How to subtract rows of one pandas data frame from another? - python

The operation that I want to do is similar to merger. For example, with the inner merger we get a data frame that contains rows that are present in the first AND second data frame. With the outer merger we get a data frame that are present EITHER in the first OR in the second data frame.
What I need is a data frame that contains rows that are present in the first data frame AND NOT present in the second one?
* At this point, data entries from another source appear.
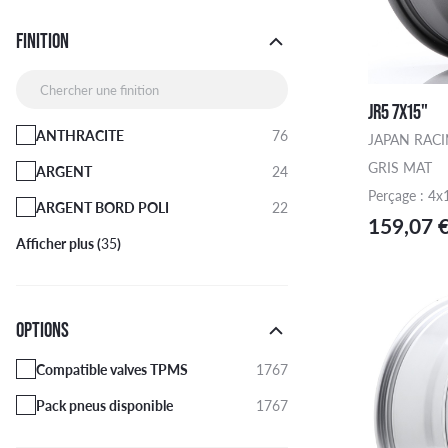
FINITION
Chercher une finition
JR5 7X15"
ANTHRACITE
76
JAPAN RAC
GRIS MAT
ARGENT
24
Perçage : 4x
ARGENT BORD POLI
22
159,07 
Afficher plus (
35
)
OPTIONS
Compatible valves TPMS
1767
Pack pneus disponible
1767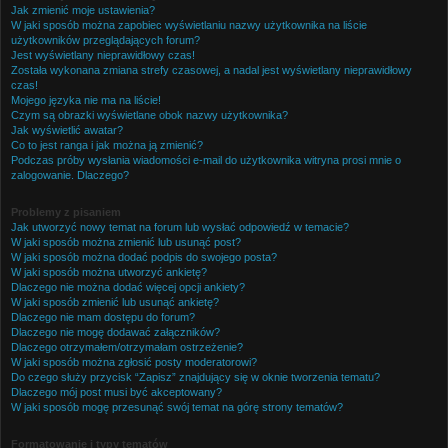
Jak zmienić moje ustawienia?
W jaki sposób można zapobiec wyświetlaniu nazwy użytkownika na liście
użytkowników przeglądających forum?
Jest wyświetlany nieprawidłowy czas!
Została wykonana zmiana strefy czasowej, a nadal jest wyświetlany nieprawidłowy
czas!
Mojego języka nie ma na liście!
Czym są obrazki wyświetlane obok nazwy użytkownika?
Jak wyświetlić awatar?
Co to jest ranga i jak można ją zmienić?
Podczas próby wysłania wiadomości e-mail do użytkownika witryna prosi mnie o
zalogowanie. Dlaczego?
Problemy z pisaniem
Jak utworzyć nowy temat na forum lub wysłać odpowiedź w temacie?
W jaki sposób można zmienić lub usunąć post?
W jaki sposób można dodać podpis do swojego posta?
W jaki sposób można utworzyć ankietę?
Dlaczego nie można dodać więcej opcji ankiety?
W jaki sposób zmienić lub usunąć ankietę?
Dlaczego nie mam dostępu do forum?
Dlaczego nie mogę dodawać załączników?
Dlaczego otrzymałem/otrzymałam ostrzeżenie?
W jaki sposób można zgłosić posty moderatorowi?
Do czego służy przycisk “Zapisz” znajdujący się w oknie tworzenia tematu?
Dlaczego mój post musi być akceptowany?
W jaki sposób mogę przesunąć swój temat na górę strony tematów?
Formatowanie i typy tematów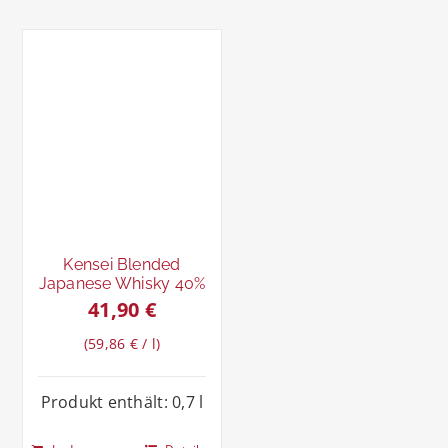
Kensei Blended
Japanese Whisky 40%
41,90
€
59,86
€
/
l
Produkt enthält: 0,7
l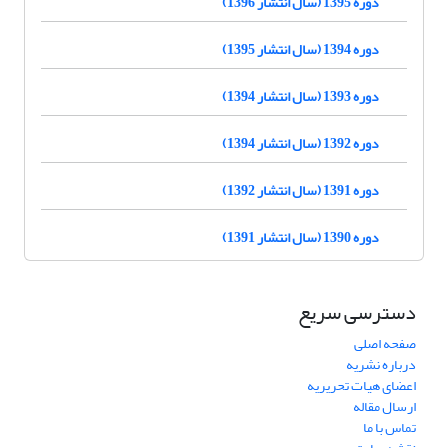
دوره 1395 (سال انتشار 1396)
دوره 1394 (سال انتشار 1395)
دوره 1393 (سال انتشار 1394)
دوره 1392 (سال انتشار 1394)
دوره 1391 (سال انتشار 1392)
دوره 1390 (سال انتشار 1391)
دسترسی سریع
صفحه اصلی
درباره نشریه
اعضای هیات تحریریه
ارسال مقاله
تماس با ما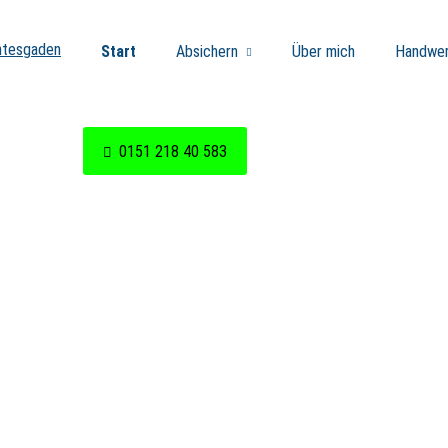
Start
Absichern
Über mich
Handwer
0151 218 40 583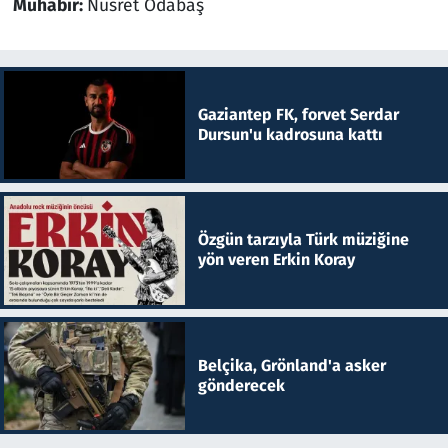
Muhabir:
Nusret Odabaş
Gaziantep FK, forvet Serdar
Dursun'u kadrosuna kattı
Özgün tarzıyla Türk müziğine
yön veren Erkin Koray
Belçika, Grönland'a asker
gönderecek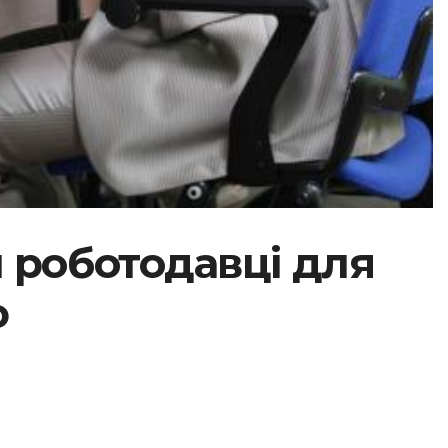
 роботодавці для
ю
Is there a fast and elegant way to do it?

Consider Following:
df_one is first DataFrame
df_two is second DataFrame
Present in First DataFrame and Not in Second DataFrame
Solution: by Index
df = df_one[~df_one.index.isin(df_two.index)]
index can be replaced by required column upon which you wish to do exclusion.
In above example, I've used index as a reference between both Data Frames
Additionally, you can also use a more complex query using boolean pandas.Series to solve for above.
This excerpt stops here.